Petrobras critica proposta da ANP de leiloar gás de empresas dominantes
A Petrobras manifestou forte discordância com a decisão da Agência Nacional do Petróleo, Gás Natural e Biocombustíveis (ANP) de abrir consulta pública para um programa de venda compulsória de gás natural. Segundo William Nozaki, diretor-executivo de Transição Energética e Sustentabilidade da estatal, a medida, conhecida como gas release, não trará os resultados esperados de aumento de oferta e consequente redução de preços.
Argumento da estatal: redistribuição não aumenta oferta
Nozaki declarou que a proposta da ANP, que obriga agentes dominantes a leiloarem parte do gás adquirido de terceiros, se limita a uma mera redistribuição de moléculas já existentes no mercado. Para a Petrobras, essa transferência de titularidade não aborda a necessidade estrutural de um aumento na oferta de gás, que seria o verdadeiro motor para a queda nos preços. A agência, por outro lado, defende que a iniciativa visa reduzir a concentração de mercado e ampliar a liquidez.

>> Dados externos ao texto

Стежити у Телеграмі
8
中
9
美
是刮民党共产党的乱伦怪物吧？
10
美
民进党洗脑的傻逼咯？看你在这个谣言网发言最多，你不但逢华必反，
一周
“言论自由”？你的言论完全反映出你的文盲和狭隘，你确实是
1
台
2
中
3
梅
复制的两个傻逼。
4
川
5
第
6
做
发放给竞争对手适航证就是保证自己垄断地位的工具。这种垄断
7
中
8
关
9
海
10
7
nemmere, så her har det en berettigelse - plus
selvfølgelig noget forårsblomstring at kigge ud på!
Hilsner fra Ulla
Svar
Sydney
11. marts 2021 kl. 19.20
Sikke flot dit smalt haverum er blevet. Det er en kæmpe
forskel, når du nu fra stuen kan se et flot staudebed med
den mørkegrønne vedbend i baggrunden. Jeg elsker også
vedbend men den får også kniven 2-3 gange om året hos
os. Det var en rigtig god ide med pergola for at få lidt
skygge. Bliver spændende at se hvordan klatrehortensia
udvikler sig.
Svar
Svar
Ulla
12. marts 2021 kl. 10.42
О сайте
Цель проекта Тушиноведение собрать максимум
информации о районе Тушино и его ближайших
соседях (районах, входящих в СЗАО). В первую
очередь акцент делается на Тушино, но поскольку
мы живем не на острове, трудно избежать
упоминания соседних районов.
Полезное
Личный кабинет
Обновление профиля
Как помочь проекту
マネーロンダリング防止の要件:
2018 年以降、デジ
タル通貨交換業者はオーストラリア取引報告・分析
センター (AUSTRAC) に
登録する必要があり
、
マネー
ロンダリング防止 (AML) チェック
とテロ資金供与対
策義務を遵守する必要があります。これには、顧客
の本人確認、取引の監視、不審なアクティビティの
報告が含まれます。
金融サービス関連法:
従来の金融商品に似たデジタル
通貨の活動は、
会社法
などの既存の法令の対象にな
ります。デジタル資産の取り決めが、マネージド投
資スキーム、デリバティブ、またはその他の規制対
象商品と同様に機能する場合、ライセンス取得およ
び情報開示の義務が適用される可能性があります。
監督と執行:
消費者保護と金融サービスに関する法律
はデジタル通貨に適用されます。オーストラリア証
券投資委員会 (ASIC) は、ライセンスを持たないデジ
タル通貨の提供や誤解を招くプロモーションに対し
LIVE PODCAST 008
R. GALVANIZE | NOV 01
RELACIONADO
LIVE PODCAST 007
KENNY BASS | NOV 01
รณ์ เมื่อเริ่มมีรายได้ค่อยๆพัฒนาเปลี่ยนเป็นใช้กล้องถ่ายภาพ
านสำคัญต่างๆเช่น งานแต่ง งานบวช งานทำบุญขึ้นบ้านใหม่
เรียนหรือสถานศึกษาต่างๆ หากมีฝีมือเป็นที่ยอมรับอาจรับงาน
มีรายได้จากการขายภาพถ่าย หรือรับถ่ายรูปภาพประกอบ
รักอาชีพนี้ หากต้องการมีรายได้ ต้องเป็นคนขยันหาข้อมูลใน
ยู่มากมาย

ANP busca maior concorrência e Petrobras alega mercado já desconcentrado
A ANP aprovou a abertura de uma consulta pública de 45 dias sobre o programa, que prevê leilões anuais de 2027 a 2030 com volumes de gás importado e de futuros leilões da União. O gás produzido pela própria Petrobras não estaria incluído. A agência considera o mercado ainda concentrado, com a Petrobras respondendo por cerca de 59% das vendas. Já a estatal argumenta que mais de 30 empresas competem com ela, com mais de 100 consumidores livres e um volume significativo de contratos de compra e venda. A Petrobras também sinalizou que mudanças regulatórias podem levar a companhia a reavaliar projetos de investimento.
Próximos passos e contribuição da Petrobras
Apesar da discordância, a Petrobras informou que apresentará suas contribuições durante o período de consulta pública da ANP. A iniciativa faz parte do processo de abertura do mercado de gás natural, impulsionado pela Nova Lei do Gás de 2021, que busca democratizar o acesso e a formação de preços no setor. A decisão final sobre a implementação do gas release ainda dependerá das audiências públicas e da análise das contribuições recebidas.